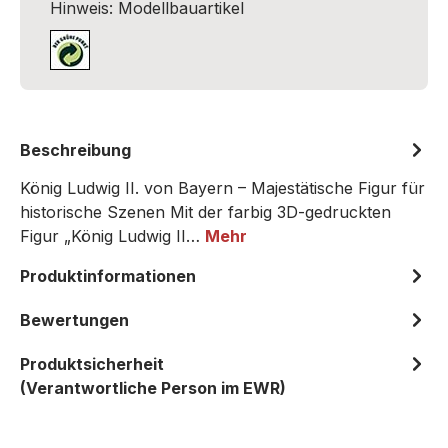
Hinweis: Modellbauartikel
Beschreibung
König Ludwig II. von Bayern – Majestätische Figur für
historische Szenen Mit der farbig 3D-gedruckten
Figur „König Ludwig II…
Mehr
Produktinformationen
Bewertungen
Produktsicherheit
(Verantwortliche Person im EWR)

• • •

= Your assignment =
Retype the lines above exactly, no pictures.

= Task answer =
Hinweis: Modellbauartikel
Beschreibung
König Ludwig II. von Bayern – Majestätische Figur für
historische Szenen Mit der farbig 3D-gedruckten
Figur „König Ludwig II…
Mehr
Produktinformationen
Bewertungen
Produktsicherheit
(Verantwortliche Person im EWR)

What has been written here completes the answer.